* **Materials provided**:
*-*-*
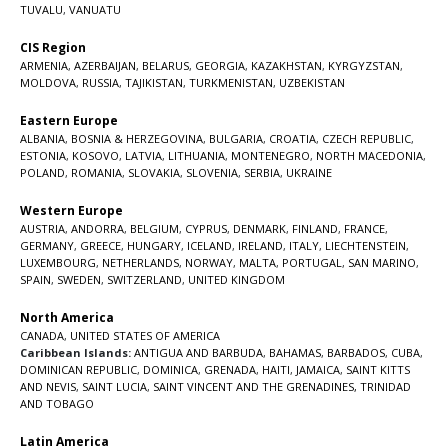
TUVALU
,
VANUATU
CIS Region
ARMENIA
,
AZERBAIJAN
,
BELARUS
,
GEORGIA
,
KAZAKHSTAN
,
KYRGYZSTAN
,
MOLDOVA
,
RUSSIA
,
TAJIKISTAN
,
TURKMENISTAN
,
UZBEKISTAN
Eastern Europe
ALBANIA
,
BOSNIA & HERZEGOVINA
,
BULGARIA
,
CROATIA
,
CZECH REPUBLIC
,
ESTONIA
,
KOSOVO
,
LATVIA
,
LITHUANIA
,
MONTENEGRO
,
NORTH MACEDONIA
,
POLAND
,
ROMANIA
,
SLOVAKIA
,
SLOVENIA
,
SERBIA
,
UKRAINE
Western Europe
AUSTRIA
,
ANDORRA
,
BELGIUM
,
CYPRUS
,
DENMARK
,
FINLAND
,
FRANCE
,
GERMANY
,
GREECE
,
HUNGARY
,
ICELAND
,
IRELAND
,
ITALY
,
LIECHTENSTEIN
,
LUXEMBOURG
,
NETHERLANDS
,
NORWAY
,
MALTA
,
PORTUGAL
,
SAN MARINO
,
SPAIN
,
SWEDEN
,
SWITZERLAND
,
UNITED KINGDOM
North America
CANADA
,
UNITED STATES OF AMERICA
Caribbean Islands:
ANTIGUA AND BARBUDA
,
BAHAMAS
,
BARBADOS
,
CUBA
,
DOMINICAN REPUBLIC
,
DOMINICA
,
GRENADA
,
HAITI
,
JAMAICA
,
SAINT KITTS
AND NEVIS
,
SAINT LUCIA
,
SAINT VINCENT AND THE GRENADINES,
TRINIDAD
AND TOBAGO
Latin America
*-*-*
* **The problem**: Scan the records above for the word "SAINT" and return every line where it occurs.

* **Answer to the exercise**:
SAINT KITTS
SAINT LUCIA
SAINT VINCENT AND THE GRENADINES,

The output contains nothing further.